Jimmy Connors and Chris Evert with their 1974 Wimbledon trophies

There was no single moment when the 1973 season officially ended and 1974 began. The tennis calendar was more of a perpetual cycle than a series of set campaigns. By the time Australia defeated the United States to reclaim the Davis Cup, preliminary ties in the 1974 competition were already in the books. When Ilie Năstase put the icing on his Grand Prix season with a victory at the elite Masters tournament, Australian Open warmups were in progress Down Under.

After the Australian Open, most of the world’s top players would head to North America, where the competing circuits had, for the most part, set aside their differences. Men would play World Championship Tennis and women would compete on the Virginia Slims tour. Unlike in 1973, Chris Evert would test her mettle against Billie Jean King, Rosie Casals, and the rest of the gang, and not just at the majors.

In the ongoing battle between tradition and made-for-television modernity, both sides tended to focus on money. Everyone’s bank balance looked better when the circuit headed for the biggest markets in the richest countries, especially if a TV network was interested in the rights. As the amateur ethic drifted further into the past, tournaments were less likely to be hosted at venerable clubs, more likely to be wedged into the calendar at arenas with artificial surfaces laid down a few days before the talent arrived. The traditionalists had fought for decades to preserve the old ways; now, their defeat was total.

One of the casualties was mixed doubles. What used to be a weekly feature was increasingly a novelty in a world where the tours rarely intersected. For 1963, my records include mixed doubles events at 215 tournaments around the world. A decade later, the number was down to 23, many of which were amateur events far off the beaten track of the major circuits.

The Riggs-King Battle of the Sexes symbolized a lot of things, perhaps none more than this: The genders now played against each other, not side by side.

* * *

That was not what Major Walter Clopton Wingfield had in mind.

In December 1973, the sport marked one hundred years since Major Wingfield first tried out “Sphairistiké,” the game he invented that would become known as lawn tennis. In 1873, Britain’s upper classes were mad for sports and games. Wingfield aimed to create a game that men and women could play together, more active than croquet and less vulnerable to a windy day than the newly faddish badminton.

As lawn tennis spread across the globe, many of Wingfield’s innovations, like his hourglass-shaped court, were set aside. But the notion of a mildly strenuous activity that mixed the genders was one of the keys to its success. Matches could be arranged in any conceivable permutation–Wingfield even imagined teams of three or four players on each side of the court–and competitors soon worked out ways to even the odds. Eighty-plus years before Riggs-King, early champions such as Blanche Bingley Hillyard and Lottie Dod competed against men, starting each game with a two- or three-point advantage.

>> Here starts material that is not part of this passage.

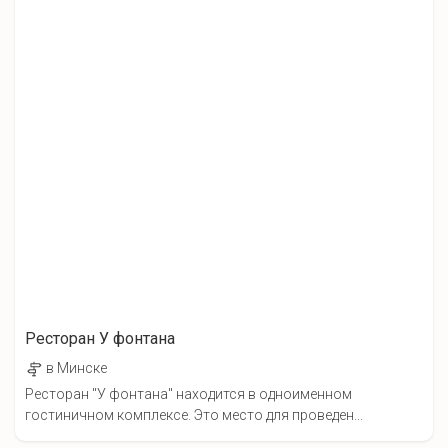
Ресторан У фонтана
в Минске
Ресторан "У фонтана" находится в одноименном
гостиничном комплексе. Это место для проведен...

Tournaments, back then, were social events, for players as much as for spectators. While mixed doubles was treated as a light-hearted pursuit compared to the more serious singles and men’s doubles, the most accomplished men and women usually took part. Fans loved it. It sometimes figured in courtships, as well: Even in the 1970s, the number of couples in the tennis world was a reminder of the amateur-era joint tournaments of the decade before. John Newcombe, Roy Emerson, and Cliff Drysdale all married veterans of the circuit. (It was also a small world: Emerson’s sister married Davis Cupper Mal Anderson, and Drysdale’s brother-in-law was doubles specialist and memoirist Gordon Forbes.) Even as opportunities dried up, the genders continued to mix: Stan Smith would soon wed Princeton standout Marjorie Gengler, and tabloid favorites Chris Evert and Jimmy Connors planned nuptials as well.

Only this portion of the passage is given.